Hacer caso omiso de una norma alegando una posible justificación moral es del todo descabellado, pues como reconocía Erwin Griswold, decano de la Facultad de Derecho de Harvard, rasgo esencial del derecho es que se aplique igualmente a todos, que a todos obligue por igual independientemente de los motivos personales. Cualquier posición que difiera del cumplimiento sería un atentado contra los pilares de nuestro Estado de Derecho; no solo contra el imperio de la ley, sino también contra los derechos fundamentales y la seguridad jurídica. Consecuentemente, cualquier escenario en el cual no se responda con contundencia ante una manifestación de este tipo provocaría que nuestro Estado de Derecho quedara deslegitimado. Un Estado de Derecho que no reacciona tajantemente cuando un grupo de sus ciudadanos pasa por encima de la legalidad pierde toda legitimidad para defender el imperio de la ley ante la población restante.

La ley y el Estado de Derecho

Al mismo tiempo, encontramos enfoques que difieren parcialmente del anterior.

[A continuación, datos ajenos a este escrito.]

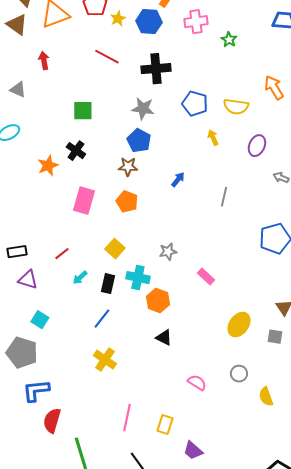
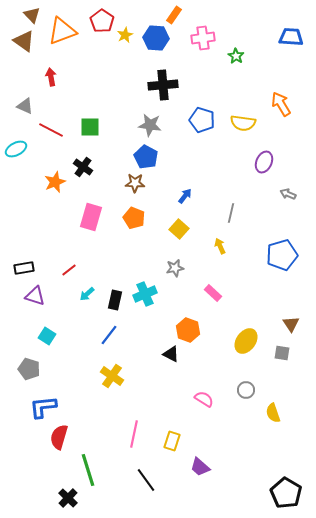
red line: (107, 57) -> (51, 130), moved
yellow arrow: (213, 138) -> (220, 246), moved
yellow square: (115, 249) -> (179, 229), moved
cyan cross: (138, 278) -> (145, 294), turned -35
orange hexagon: (158, 301) -> (188, 330), moved
gray pentagon: (22, 353) -> (29, 369), size x0.7

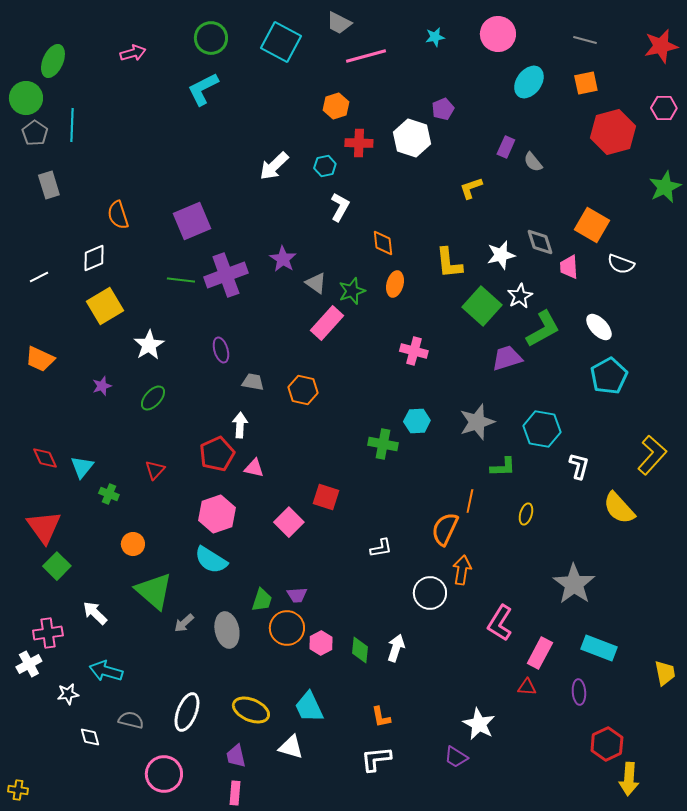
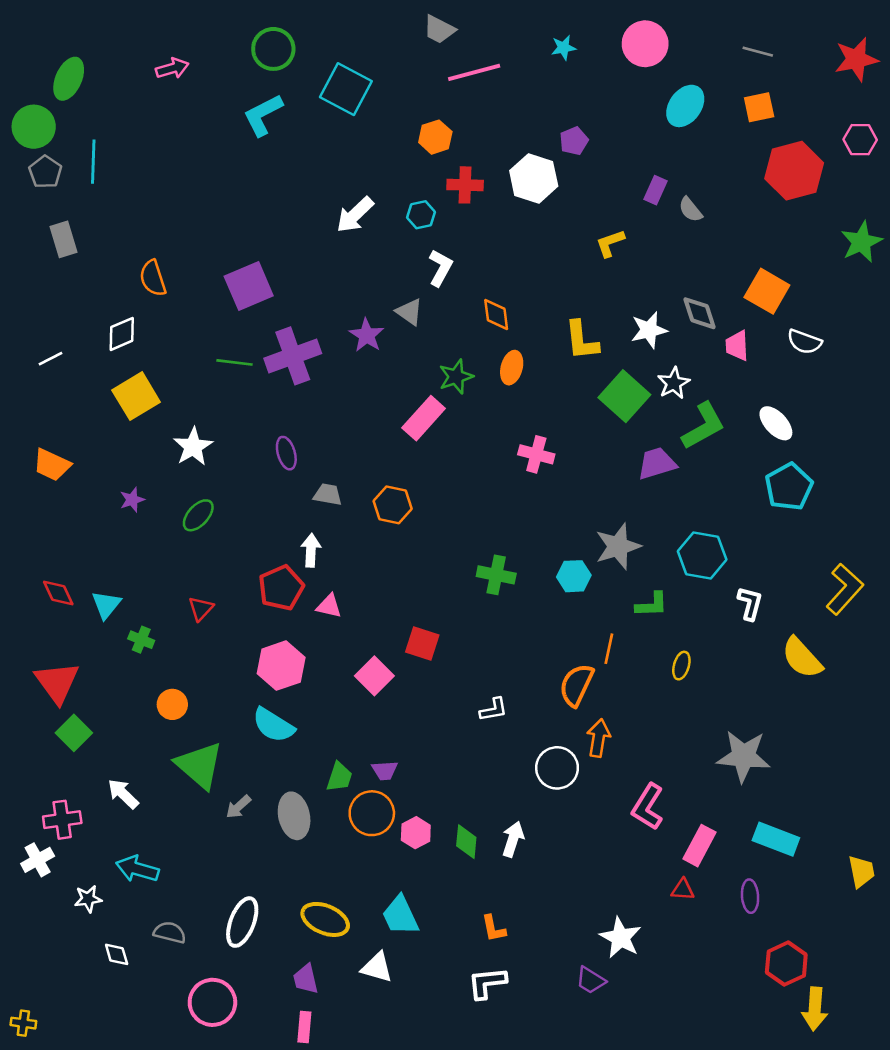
cyan square: (281, 42) -> (346, 89), moved
gray triangle: (316, 283) -> (409, 312), moved
cyan hexagon: (417, 421) -> (574, 576), moved
gray star: (574, 584) -> (744, 756), turned -30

El mismo Dworkin, continuando su reflexión sobre la desobediencia civil, llega a la conclusión de que cualquier ley que un número significativo de personas se siente tentado de desobedecer por razones morales, será dudosa por razones constitucionales. Pues la Constitución hace que la moralidad política convencional sea pertinente para la cuestión de validez. Pero, en este caso, parece que poca duda cabe acerca de la constitucionalidad del paquete de medidas, habiendo más indicios de que el problema recae en la distancia entre las razones morales independentistas y la moralidad constitucional. Ello no es más que otra razón para volver la vista atrás y preguntarnos cómo hemos llegado hasta aquí, tratando de averiguar cómo una sociedad desarrollada, como es la catalana, puede llevar por bandera una moral política tan alejada de aquella positivizada en las constituciones occidentales, que se sustenta en valores como la democracia y la libertad.

Ante tal impacto, nuestro ordenamiento constitucional se embarca en un mar inhóspito cuyo viento trae a mi cabeza las palabras del ilustre filósofo cordobés Séneca, que sentenció: «Cuando un barco no tiene rumbo, ningún viento le es favorable». No existe posibilidad de aplicar o no la Constitución, en un Estado constitucional de Derecho la Constitución se aplica siempre. En un Estado constitucional de Derecho quien comete un supuesto de hecho tipificado genera una consecuencia jurídica siempre, sin importar si es del norte o del sur, en virtud del principio de igualdad y de seguridad jurídica. Y en un Estado constitucional de Derecho la ley y las resoluciones judiciales deben cumplirse siempre. Parece, por tanto, que la mejor manera de enfrentarse a un mar inhóspito es confiando más que nunca en nuestra nave. Confiemos en nuestro Estado de Derecho y tengamos valor y coraje para afrontar nuestra responsabilidad.

*Miguel García Martín es el mejor jurista universitario de España 2017.